Разрешение 4K UHD (3840 х 2160 пикселей) медленно, но верно вытесняет популярное сегодня Full HD (1080 пикселей) и Quad HD (1440 пикселей). U2790PQU – монитор, который подойдет разработчикам контента, режиссерам видеомонтажа, художникам компьютерной графики, а также тем, кто работает в Excel и других офисных приложениях. Четкость и детализация изображения вкупе с ультравысокой точностью цветопередачи и 10-битной глубиной цвета IPS-панели позволяют профессионалам решать любые задачи. 

Все мониторы линейки 90 Series могут похвастаться эксклюзивным серебристым/бронзовым покрытием корпуса, выгодно выделяющим их среди дисплеев со стандартными корпусами черного и серого цвета. AOC U2790PQU не исключение. Панель диагональю 27 дюймов (68,6 см) демонстрирует обширное рабочее пространство – во многом благодаря безрамочному дизайну. При этом компактный корпус занимает минимум места на рабочем столе. Монитор подойдет для создания бесшовных мультимониторных конфигураций – пользователи получают возможность в несколько раз повысить эффективность работы. 

Многие профессионалы проводят за компьютером немало времени. Компания AOC сделала все возможное, чтобы пользователям было максимально комфортно. Эргономичная подставка позволяет регулировать высоту дисплея в пределах 130 мм, угол поворота (-45°/+45°) и наклона (-3,5°/+19,5°). Предусмотрен режим Pivot для перевода экрана из альбомной ориентации в портретную. Монитор поддерживает технологию Low Blue Light, которая уменьшает воздействие вредного коротковолнового синего излучение на зрение. U2790PQU соответствует нормам EnergyStar, EPEAT Silver и TCO 6, что превращает его в энергоэффективный монитор, идеально подходящий для офиса будущего. 
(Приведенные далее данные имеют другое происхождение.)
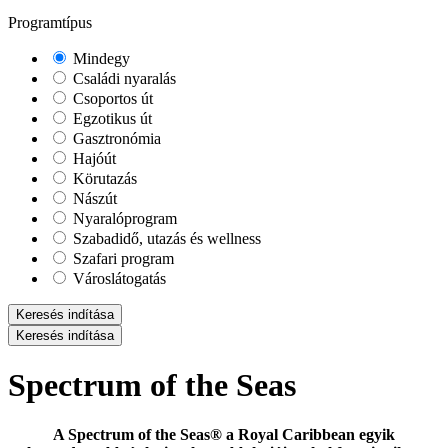
Programtípus
Mindegy
Családi nyaralás
Csoportos út
Egzotikus út
Gasztronómia
Hajóút
Körutazás
Nászút
Nyaralóprogram
Szabadidő, utazás és wellness
Szafari program
Városlátogatás
Keresés indítása
Keresés indítása
Spectrum of the Seas
A Spectrum of the Seas® a Royal Caribbean egyik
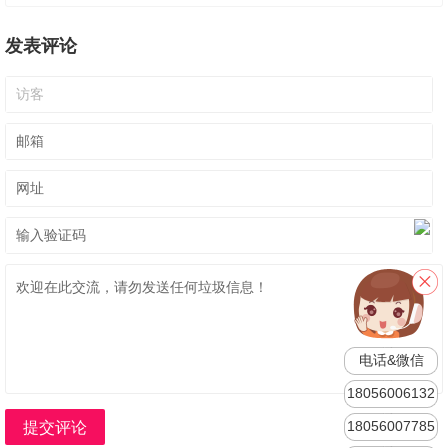
发表评论
电话&微信
18056006132
18056007785
提交评论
Дисплей можно подключить к любым источникам сигнала благодаря широкому спектру разъемов: HDMI 2.0, HDMI 1.4 и DisplayPort 1.2, а также встроенному USB-хабу с двумя портами USB 3.0. Монитор оборудован встроенными динамиками мощностью 2 Вт и разъемом для подключения наушников. 
*AOC* *U2790PQU* появится в продаже в *июле 2019 года* по рекомендованной розничной цене 814 BYN.

----------